Binding of tryptophan residue to intrinsic metal ions in proteins is unknown, and very little is known about the coordinating abilities of indole. Indole-3-acetamide displaces the solvent ligands from cis-[Pt(en)(sol)2]2+, in which sol is acetone or H2O, in acetone solution and forms the complex cis-[Pt(en)(indole-3-acetamide)]2+ (3) of spiro structure, in which the new bidentate ligand coordinates to the Pt(II) atom via the C(3) atom of the indolyl group and the amide oxygen atom. This structure is supported by 1H, 13C, 15N, and 195Pt NMR spectra and by UV, IR, and mass spectra. Molecular mechanical simulations by Hyperchem and CHARMM methods give consistent structural models; the latter is optimized by density-functional quantum chemical calculations. Dipeptide-like molecules N-(3-indolylacetyl)-L-amino acid in which amino acid is alanine, leucine, isoleucine, valine, aspartic acid, or phenylalanine also displace the solvent ligands in acetone solution and form complexes cis-[Pt(en) N-(3-indolylacetyl)-L-amino acid)]2+ (6), which structurally resemble 3 but exist as two diastereomers, detected by 1H NMR spectroscopy. The bulkier the amino acid moiety, the slower the coordination of these dipeptide-like ligands to the Pt(II) atom. The indolyl group does not coordinate as a unidentate ligand; a second donor atom is necessary for bidentate coordination of this atom and the indolyl C(3) atom. The solvent-displacement reaction is of first and zeroth orders with respect to indole-3-acetamide and cis-[Pt(en)(sol)2]2+, respectively. A mechanism consisting of initial unidentate coordination of the ligand via the amide oxygen atom followed by closing of the spiro ring is supported by 1H NMR data, the kinetic effects of acid and water, and the activation parameters for the displacement reaction. In the case of N-(3-indolylacetyl)-L-phenylalanine, the bulkiest of the entering ligands, the reaction is of first order with respect to both reactants. The bidentate indole-3-acetamide ligand in 3 is readily displaced by (CH3)2SO and 2-methylimidazole, but not by CNO-, CH3COO-, and CH3CN. Complexes cis-[Pd(en)(sol)2]2+ and cis-[Pd(dtco)(sol)2]2+ react with indole-3-acetamide more rapidly than their Pt(II) analogues do and yield complexes similar to 3. This study augments our recent discovery of selective, hydrolytic cleavage of tryptophan-containing peptides by Pd(II) and Pt(II) complexes.

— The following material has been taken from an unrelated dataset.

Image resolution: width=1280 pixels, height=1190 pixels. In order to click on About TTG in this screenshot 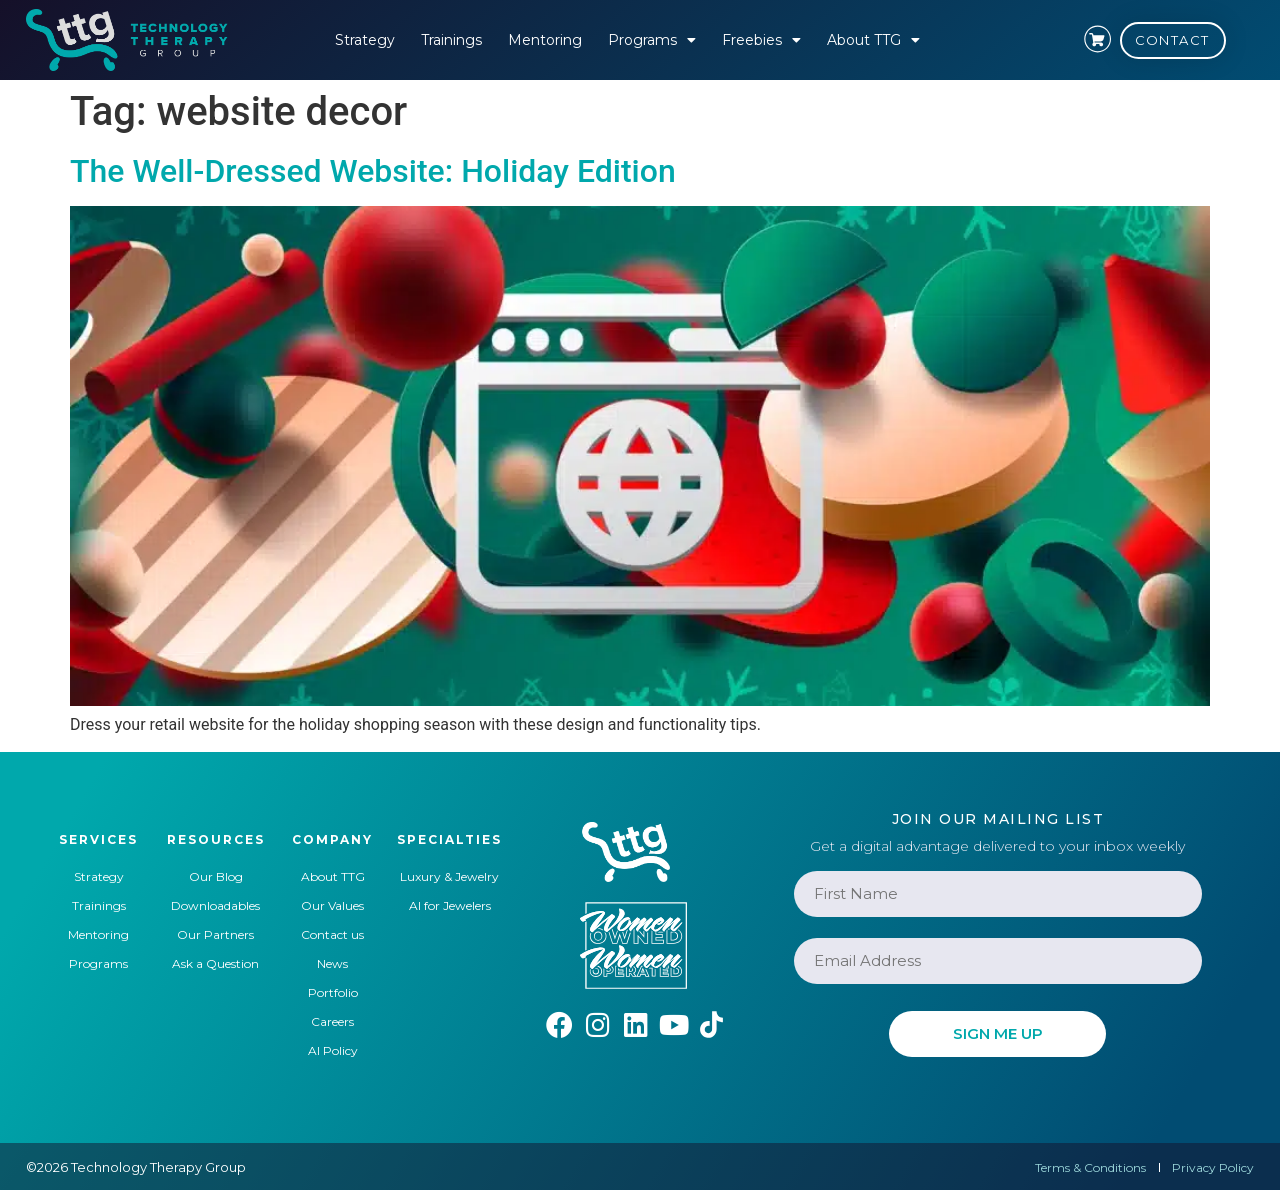 , I will do `click(873, 40)`.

色氨酸残基与蛋白质中固有金属离子的结合情况尚不清楚,而且关于吲哚的配位能力也知之甚少。在丙酮溶液中,吲哚 - 3 - 乙酰胺能取代顺式 - [Pt(en)(sol)₂]²⁺(其中sol为丙酮或H₂O)中的溶剂配体,形成具有螺环结构的配合物顺式 - [Pt(en)(吲哚 - 3 - 乙酰胺)]²⁺(3),其中新的双齿配体通过吲哚基的C(3)原子和酰胺氧原子与Pt(II)原子配位。¹H、¹³C、¹⁵N和¹⁹⁵Pt核磁共振谱以及紫外、红外和质谱都证实了这种结构。通过Hyperchem和CHARMM方法进行的分子力学模拟给出了一致的结构模型;后者通过密度泛函量子化学计算进行了优化。氨基酸为丙氨酸、亮氨酸、异亮氨酸、缬氨酸、天冬氨酸或苯丙氨酸的二肽样分子N - (3 - 吲哚基乙酰基) - L - 氨基酸在丙酮溶液中也能取代溶剂配体,形成配合物顺式 - [Pt(en) N - (3 - 吲哚基乙酰基) - L - 氨基酸)]²⁺(6),其结构与3相似,但以两种非对映异构体形式存在,通过¹H核磁共振光谱检测到。氨基酸部分体积越大,这些二肽样配体与Pt(II)原子的配位速度越慢。吲哚基不作为单齿配体配位;该原子与吲哚基C(3)原子进行双齿配位需要第二个供体原子。溶剂取代反应对吲哚 - 3 - 乙酰胺和顺式 - [Pt(en)(sol)₂]²⁺分别为一级和零级反应。¹H核磁共振数据、酸和水的动力学效应以及取代反应的活化参数支持了一种机制,即配体首先通过酰胺氧原子进行单齿配位,然后螺环闭合。对于进入的配体中体积最大的N - (3 - 吲哚基乙酰基) - L - 苯丙氨酸,反应对两种反应物均为一级反应。3中的双齿吲哚 - 3 - 乙酰胺配体很容易被(CH₃)₂SO和2 - 甲基咪唑取代,但不被CNO⁻、CH₃COO⁻和CH₃CN取代。配合物顺式 - [Pd(en)(sol)₂]²⁺和顺式 - [Pd(dtco)(sol)₂]²⁺与吲哚 - 3 - 乙酰胺的反应比它们的Pt(II)类似物更快,并生成与3类似的配合物。这项研究扩展了我们最近关于Pd(II)和Pt(II)配合物对含色氨酸肽进行选择性水解裂解的发现。